Perfect for messy datasets where CSVs don't share the exact same structure!

Cleaning is done one layer up with sp00kyDF.get_clean_df() ✨🧹

This method returns a cleaned version of the DataFrame by performing the following steps:

  1. 🧩 Removes duplicate rows (performed twice to ensure thorough cleaning)
  2. 🚫📊 Clips outlier values based on the Z-score method (an Interquartile Range (IQR) method is also available)
  3. 🏷️ Standardizes column names for consistency
  4. ❌🕳️ (Optionally drops null values — currently commented out)

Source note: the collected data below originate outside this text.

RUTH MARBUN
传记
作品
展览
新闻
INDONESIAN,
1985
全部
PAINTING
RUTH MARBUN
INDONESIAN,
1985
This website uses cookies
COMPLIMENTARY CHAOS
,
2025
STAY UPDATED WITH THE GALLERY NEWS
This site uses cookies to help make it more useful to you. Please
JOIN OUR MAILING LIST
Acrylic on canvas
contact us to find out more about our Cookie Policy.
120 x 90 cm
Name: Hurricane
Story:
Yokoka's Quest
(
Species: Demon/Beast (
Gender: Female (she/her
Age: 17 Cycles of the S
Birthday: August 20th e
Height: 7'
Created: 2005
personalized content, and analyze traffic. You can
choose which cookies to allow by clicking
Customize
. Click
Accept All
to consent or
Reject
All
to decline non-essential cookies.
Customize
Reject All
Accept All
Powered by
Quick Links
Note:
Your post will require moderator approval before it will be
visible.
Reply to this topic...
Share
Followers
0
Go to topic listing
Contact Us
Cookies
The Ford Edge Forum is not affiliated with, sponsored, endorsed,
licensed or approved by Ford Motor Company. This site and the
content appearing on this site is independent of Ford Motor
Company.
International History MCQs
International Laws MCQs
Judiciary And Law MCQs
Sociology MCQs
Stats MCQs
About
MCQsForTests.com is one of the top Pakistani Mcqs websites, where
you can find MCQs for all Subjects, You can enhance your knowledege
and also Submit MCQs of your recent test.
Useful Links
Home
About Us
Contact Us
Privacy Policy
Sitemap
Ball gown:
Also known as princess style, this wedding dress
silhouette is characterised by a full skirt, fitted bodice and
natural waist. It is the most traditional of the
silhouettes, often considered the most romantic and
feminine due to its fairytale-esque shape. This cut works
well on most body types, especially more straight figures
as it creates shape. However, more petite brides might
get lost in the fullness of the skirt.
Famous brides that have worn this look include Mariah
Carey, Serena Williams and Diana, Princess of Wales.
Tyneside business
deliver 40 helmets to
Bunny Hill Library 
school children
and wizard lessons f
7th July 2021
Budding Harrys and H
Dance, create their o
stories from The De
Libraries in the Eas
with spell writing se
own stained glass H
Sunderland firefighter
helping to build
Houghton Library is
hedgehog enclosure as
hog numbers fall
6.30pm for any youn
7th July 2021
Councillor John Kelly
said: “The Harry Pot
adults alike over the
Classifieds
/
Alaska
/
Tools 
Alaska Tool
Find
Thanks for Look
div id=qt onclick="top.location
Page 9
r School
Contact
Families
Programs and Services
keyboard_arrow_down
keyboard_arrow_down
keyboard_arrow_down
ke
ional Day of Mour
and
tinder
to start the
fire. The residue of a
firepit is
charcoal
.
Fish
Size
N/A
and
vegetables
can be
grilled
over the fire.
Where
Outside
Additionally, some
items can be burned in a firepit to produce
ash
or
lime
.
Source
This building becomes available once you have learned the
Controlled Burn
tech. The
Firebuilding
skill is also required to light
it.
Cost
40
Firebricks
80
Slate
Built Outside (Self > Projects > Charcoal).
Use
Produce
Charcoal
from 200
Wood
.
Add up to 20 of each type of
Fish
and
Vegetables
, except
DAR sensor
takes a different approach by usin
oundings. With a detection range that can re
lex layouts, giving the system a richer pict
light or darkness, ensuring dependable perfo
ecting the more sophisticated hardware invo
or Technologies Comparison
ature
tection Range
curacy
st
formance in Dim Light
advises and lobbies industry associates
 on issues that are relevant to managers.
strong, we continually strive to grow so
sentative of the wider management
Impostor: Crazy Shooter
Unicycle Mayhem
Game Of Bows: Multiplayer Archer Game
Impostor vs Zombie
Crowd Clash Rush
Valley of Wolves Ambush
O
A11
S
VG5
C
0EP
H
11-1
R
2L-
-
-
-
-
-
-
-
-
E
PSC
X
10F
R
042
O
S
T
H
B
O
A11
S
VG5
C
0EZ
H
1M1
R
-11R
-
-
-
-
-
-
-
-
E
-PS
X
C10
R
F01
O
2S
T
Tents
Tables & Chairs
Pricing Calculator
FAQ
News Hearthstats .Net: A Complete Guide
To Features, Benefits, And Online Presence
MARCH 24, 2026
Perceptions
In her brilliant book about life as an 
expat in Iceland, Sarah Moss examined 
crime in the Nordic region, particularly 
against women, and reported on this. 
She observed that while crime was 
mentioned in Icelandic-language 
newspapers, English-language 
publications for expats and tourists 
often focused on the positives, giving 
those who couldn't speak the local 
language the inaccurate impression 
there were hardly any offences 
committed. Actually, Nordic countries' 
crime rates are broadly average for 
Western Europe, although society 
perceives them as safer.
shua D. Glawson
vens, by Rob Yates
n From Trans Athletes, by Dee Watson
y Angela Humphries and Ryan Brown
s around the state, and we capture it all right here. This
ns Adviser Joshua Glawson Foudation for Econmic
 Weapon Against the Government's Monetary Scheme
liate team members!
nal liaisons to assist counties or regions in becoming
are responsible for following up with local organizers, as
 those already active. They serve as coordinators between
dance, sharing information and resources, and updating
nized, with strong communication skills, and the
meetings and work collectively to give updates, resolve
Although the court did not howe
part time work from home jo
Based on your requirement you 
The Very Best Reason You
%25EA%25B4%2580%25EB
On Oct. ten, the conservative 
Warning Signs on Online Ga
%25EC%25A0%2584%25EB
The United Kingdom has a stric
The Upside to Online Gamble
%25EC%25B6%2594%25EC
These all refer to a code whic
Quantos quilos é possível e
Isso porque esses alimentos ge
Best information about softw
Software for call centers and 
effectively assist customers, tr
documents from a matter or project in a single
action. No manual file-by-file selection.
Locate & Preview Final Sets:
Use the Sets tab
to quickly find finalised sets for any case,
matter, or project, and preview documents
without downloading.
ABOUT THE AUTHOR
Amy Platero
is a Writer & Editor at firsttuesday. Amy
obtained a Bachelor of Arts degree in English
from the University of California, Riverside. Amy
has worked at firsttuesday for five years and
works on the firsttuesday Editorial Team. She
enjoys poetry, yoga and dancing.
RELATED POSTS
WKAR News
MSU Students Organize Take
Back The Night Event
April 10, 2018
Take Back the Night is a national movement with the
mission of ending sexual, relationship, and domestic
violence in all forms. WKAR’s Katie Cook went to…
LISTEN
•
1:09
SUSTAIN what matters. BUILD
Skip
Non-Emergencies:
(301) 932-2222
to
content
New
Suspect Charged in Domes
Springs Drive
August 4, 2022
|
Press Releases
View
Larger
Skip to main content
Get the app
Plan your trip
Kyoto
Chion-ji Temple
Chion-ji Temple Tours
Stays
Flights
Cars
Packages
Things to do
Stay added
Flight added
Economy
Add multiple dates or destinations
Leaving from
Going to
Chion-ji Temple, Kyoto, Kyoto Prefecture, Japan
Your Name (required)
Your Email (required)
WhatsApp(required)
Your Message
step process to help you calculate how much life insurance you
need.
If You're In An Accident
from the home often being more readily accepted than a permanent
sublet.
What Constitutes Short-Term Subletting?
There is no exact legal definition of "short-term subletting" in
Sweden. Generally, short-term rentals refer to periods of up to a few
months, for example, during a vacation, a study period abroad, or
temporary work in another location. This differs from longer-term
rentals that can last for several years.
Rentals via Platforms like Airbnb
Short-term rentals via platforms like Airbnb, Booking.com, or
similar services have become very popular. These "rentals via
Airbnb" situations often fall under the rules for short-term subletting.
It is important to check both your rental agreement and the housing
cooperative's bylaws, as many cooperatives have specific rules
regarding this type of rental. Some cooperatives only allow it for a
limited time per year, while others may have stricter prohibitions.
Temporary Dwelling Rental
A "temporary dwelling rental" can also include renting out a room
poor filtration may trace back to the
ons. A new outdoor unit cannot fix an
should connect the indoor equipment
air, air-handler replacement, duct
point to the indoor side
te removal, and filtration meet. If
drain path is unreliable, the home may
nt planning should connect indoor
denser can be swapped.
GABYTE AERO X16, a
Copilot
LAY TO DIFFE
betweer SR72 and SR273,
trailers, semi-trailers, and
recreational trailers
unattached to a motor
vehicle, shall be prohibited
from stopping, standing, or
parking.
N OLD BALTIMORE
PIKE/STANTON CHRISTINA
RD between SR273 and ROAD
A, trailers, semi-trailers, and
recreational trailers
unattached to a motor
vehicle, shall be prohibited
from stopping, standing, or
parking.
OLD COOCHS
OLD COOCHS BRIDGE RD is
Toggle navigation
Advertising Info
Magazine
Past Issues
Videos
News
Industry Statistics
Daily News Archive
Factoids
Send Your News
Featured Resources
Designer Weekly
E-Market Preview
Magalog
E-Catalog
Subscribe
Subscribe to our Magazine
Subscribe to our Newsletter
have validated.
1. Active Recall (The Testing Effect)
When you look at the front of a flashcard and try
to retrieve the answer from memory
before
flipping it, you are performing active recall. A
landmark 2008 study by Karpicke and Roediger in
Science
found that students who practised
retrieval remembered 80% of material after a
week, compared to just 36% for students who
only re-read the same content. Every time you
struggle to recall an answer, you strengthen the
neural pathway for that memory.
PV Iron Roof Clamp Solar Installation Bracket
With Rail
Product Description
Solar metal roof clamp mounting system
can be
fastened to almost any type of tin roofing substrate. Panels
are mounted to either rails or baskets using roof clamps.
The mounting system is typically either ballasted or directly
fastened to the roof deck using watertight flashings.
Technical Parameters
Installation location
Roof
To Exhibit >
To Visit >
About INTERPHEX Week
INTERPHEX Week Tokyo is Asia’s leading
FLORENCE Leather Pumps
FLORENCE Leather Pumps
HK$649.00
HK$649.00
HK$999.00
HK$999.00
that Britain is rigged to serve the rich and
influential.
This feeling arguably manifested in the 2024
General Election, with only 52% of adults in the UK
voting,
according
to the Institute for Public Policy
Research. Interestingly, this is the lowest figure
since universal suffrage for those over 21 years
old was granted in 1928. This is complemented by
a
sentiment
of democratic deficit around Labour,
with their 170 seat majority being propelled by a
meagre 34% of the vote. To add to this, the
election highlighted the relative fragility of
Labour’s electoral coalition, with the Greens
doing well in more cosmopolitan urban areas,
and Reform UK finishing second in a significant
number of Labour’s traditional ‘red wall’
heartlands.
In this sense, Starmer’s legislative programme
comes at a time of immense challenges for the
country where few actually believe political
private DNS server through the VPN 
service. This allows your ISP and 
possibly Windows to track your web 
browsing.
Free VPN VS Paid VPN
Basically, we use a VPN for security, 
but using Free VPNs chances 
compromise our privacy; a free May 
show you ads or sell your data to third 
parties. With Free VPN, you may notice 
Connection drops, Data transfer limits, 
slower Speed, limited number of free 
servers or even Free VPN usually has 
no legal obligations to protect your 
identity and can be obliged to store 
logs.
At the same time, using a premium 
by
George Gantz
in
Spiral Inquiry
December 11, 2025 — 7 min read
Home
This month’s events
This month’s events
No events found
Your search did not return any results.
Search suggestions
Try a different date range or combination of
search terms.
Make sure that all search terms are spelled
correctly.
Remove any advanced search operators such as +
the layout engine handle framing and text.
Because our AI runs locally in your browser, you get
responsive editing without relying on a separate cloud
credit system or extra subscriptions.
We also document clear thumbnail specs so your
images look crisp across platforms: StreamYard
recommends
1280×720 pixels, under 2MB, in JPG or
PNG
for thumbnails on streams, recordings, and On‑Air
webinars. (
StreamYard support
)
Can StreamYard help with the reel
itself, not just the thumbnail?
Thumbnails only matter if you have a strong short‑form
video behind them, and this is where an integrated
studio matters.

Finally, it returns the cleaned DataFrame ready for analysis. 🎯

🎛️⚙️✨ sp.Vectors

🧠 Features

  • 🧮 Vector Magic:

    • Load 1D or 2D arrays into Vector objects
    • X/Y decomposition for 2D data
    • Linear algebra methods like magnitude, angle, dot, and projection
  • 📊 Statistical Potions:

    • Mean, median, standard deviation 💀
    • Probability vectors and PDFs 🧪
    • Z-score normalization 🧼
    • Entropy between aligned vectors 🌀
    • Internal entropy of a vector
  • 🖼️ Visualizations:

    • Linear and log-scale histogramming
    • Vector plots with tails, heads, and haunted trails
    • Optional "entropy mode" that colors plots based on mysterious disorder 👀
  • 🔧 Tools of the Craft:

    • Gaussian kernel smoothing for smoothing out your nightmares
    • Elementwise operations: .normalize(), .project(), .difference(), and more
    • Pretty __repr__ so your print statements conjure elegant summaries

📚 Documentation

🌙 Pipeline 🔮

This guide shows how to take messy tabular data, purify it with sp.DF, explore it with sp.vector , and train a custom neural network — using the sp.nn. This package is a wrapper for scientific modules and open-source education project!

Abstraction

sp.DF sits ontop of pandas, numpy, and matplotlib sp.NN sit ontop of sp.DF and py.torch


**1. Imports and Cleaning


import sp00kyvectors as sp  # ✨ The full spooky toolbox
# Your standard np, pd, and plt cmds work as this wrapper sits on top of them all 

df = sp.df(path_to_messy_csv_folder)
df.drop_nulls(threshold=0.4)       # Drop columns with >40% nulls
df.fill_nulls(strategy='median')   # Fill remaining nulls with median
df.standardize_column_names()      # Lowercase + underscores
df.clip_outliers(z_thresh=3)       # Remove extreme outliers
df_clean = sp.get_clean_df()       # Fully cleaned DataFrame

3. Vectorize Columns

Each numeric column becomes a Vector for statistical exploration & visualization. A vector is a numpy array within a pandas dataframe to represent dimensions. Pretty cool.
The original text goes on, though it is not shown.